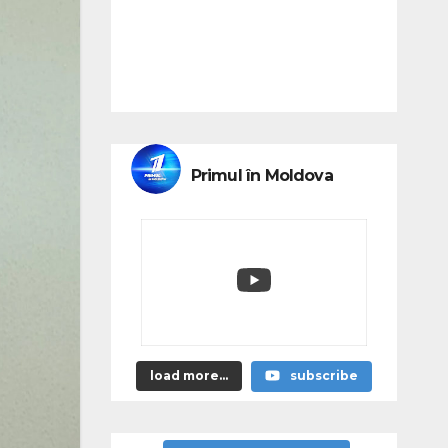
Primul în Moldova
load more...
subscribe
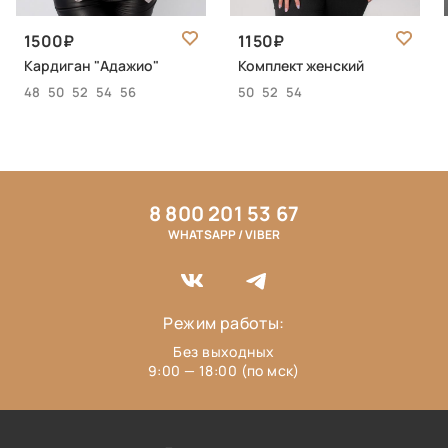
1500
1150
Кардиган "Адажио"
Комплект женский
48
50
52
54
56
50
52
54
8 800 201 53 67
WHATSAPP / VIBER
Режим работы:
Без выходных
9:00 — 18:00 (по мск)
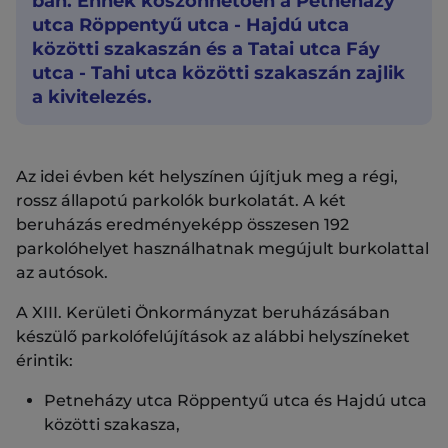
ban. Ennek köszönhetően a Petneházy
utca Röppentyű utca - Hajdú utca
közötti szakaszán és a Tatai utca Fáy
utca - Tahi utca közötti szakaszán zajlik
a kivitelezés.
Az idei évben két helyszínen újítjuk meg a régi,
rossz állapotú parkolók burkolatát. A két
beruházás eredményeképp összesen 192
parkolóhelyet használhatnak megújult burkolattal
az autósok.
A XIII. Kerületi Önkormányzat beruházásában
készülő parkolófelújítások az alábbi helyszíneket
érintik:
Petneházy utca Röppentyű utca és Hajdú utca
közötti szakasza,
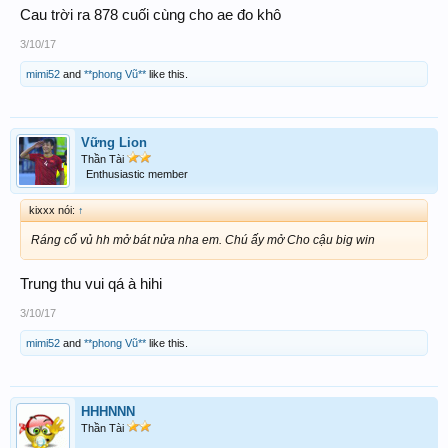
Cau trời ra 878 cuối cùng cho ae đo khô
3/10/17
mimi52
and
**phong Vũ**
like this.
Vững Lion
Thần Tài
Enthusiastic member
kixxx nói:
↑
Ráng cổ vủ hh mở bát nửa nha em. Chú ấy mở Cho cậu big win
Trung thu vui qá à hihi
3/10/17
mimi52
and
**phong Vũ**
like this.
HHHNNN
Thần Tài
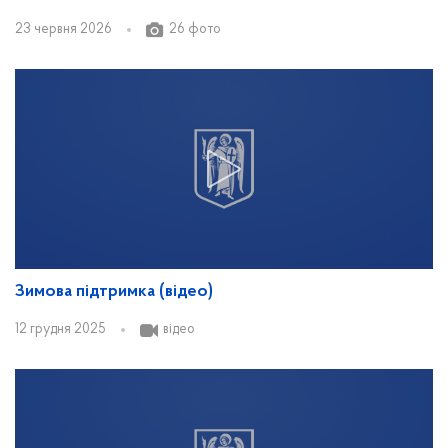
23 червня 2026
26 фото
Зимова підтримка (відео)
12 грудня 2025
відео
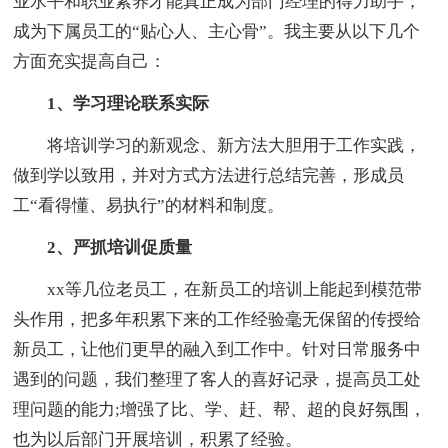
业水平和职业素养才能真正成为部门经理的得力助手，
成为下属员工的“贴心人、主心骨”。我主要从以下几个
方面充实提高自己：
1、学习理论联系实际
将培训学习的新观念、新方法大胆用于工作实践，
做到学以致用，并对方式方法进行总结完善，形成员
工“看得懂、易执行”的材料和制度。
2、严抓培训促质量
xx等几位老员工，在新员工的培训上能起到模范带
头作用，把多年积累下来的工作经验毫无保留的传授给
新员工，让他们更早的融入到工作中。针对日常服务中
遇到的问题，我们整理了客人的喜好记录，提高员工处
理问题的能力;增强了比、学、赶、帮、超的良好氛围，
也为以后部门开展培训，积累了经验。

### What you have to do
Please, without any pictures, print each entry exactly.

### Written solution
Primul în Moldova
load more...
subscribe
1500
1150
Кардиган "Адажио"
Комплект женский
48
50
52
54
56
50
52
54
8 800 201 53 67
WHATSAPP / VIBER
Режим работы:
Без выходных
9:00 — 18:00 (по мск)
ban. Ennek köszönhetően a Petneházy
utca Röppentyű utca - Hajdú utca
közötti szakaszán és a Tatai utca Fáy
utca - Tahi utca közötti szakaszán zajlik
a kivitelezés.
Az idei évben két helyszínen újítjuk meg a régi,
rossz állapotú parkolók burkolatát. A két
beruházás eredményeképp összesen 192
parkolóhelyet használhatnak megújult burkolattal
az autósok.
A XIII. Kerületi Önkormányzat beruházásában
készülő parkolófelújítások az alábbi helyszíneket
érintik:
Petneházy utca Röppentyű utca és Hajdú utca
közötti szakasza,
Cau trời ra 878 cuối cùng cho ae đo khô
3/10/17
mimi52
and
**phong Vũ**
like this.
Vững Lion
Thần Tài
Enthusiastic member
kixxx nói:
↑
Ráng cổ vủ hh mở bát nửa nha em. Chú ấy mở Cho cậu big win
Trung thu vui qá à hihi
3/10/17
mimi52
and
**phong Vũ**
like this.
HHHNNN
Thần Tài
23 червня 2026
26 фото
Зимова підтримка (відео)
12 грудня 2025
відео
业水平和职业素养才能真正成为部门经理的得力助手，
成为下属员工的“贴心人、主心骨”。我主要从以下几个
方面充实提高自己：
1、学习理论联系实际
将培训学习的新观念、新方法大胆用于工作实践，
做到学以致用，并对方式方法进行总结完善，形成员
工“看得懂、易执行”的材料和制度。
2、严抓培训促质量
xx等几位老员工，在新员工的培训上能起到模范带
头作用，把多年积累下来的工作经验毫无保留的传授给
新员工，让他们更早的融入到工作中。针对日常服务中
遇到的问题，我们整理了客人的喜好记录，提高员工处
理问题的能力;增强了比、学、赶、帮、超的良好氛围，
也为以后部门开展培训，积累了经验。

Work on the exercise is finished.